Holding her shoulders, he maneuvered her against the tiled wall where the warm water flowed over them. He grabbed the soap and slid it across her shoulders, down to the slope of her breasts. Then, wanting the contact with her skin that the soap was monopolizing, he rubbed the cake back and forth in his hands until they were thickly lathered and slid his palms over her beautiful breasts, paying attention to the peaks that formed hard buds under his fingers.
He let the shower wash away the soap then leaned down to continue the task with his mouth. Macy moaned and her fingers speared through his hair.
He rested his cheek against the sweet swell of her breast and looked up. “Would it be so bad, married to me, doing this for the rest of our lives?”
Before she could answer, he let a hand snake down her belly to find the place he’d been wanting to touch since they’d walked into this bathroom.

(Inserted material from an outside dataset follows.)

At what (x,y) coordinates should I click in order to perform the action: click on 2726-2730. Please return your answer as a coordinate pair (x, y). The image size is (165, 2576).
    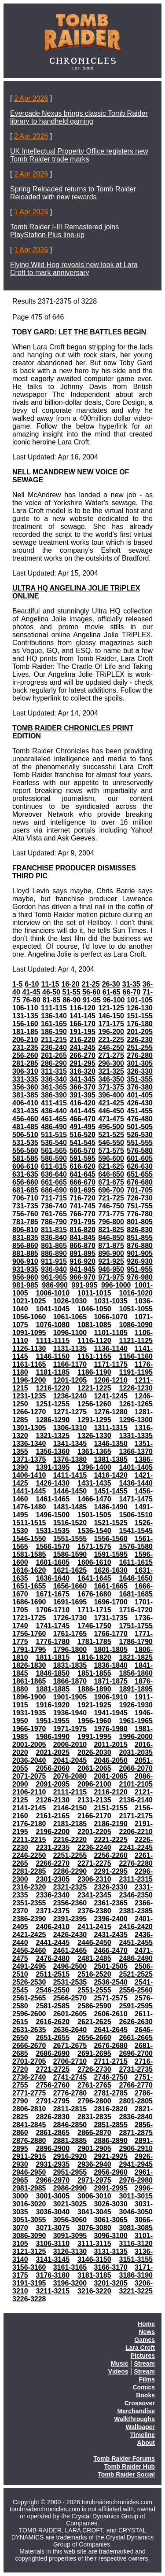     Looking at the image, I should click on (94, 2069).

No, since he’d woken this morning.
She gasped and writhed against the wall behind her, but still managed to squeeze out a reply. “Marriage is about more than good sex.”
He slipped two fingers inside her and claimed her mouth. “Good sex?” He kissed her again, lingeringly. “Macy, sex doesn’t get better than this.”
“Okay,” she panted, hands fisting in his hair, “phenomenal sex.”
He shot an arm out of the shower and snagged his jeans, extracting a condom from his wallet and quickly sheathed himself. Then he stood before her, devouring her with his eyes, burning for her. “Tell me you won’t want to do this again when we leave this shower.”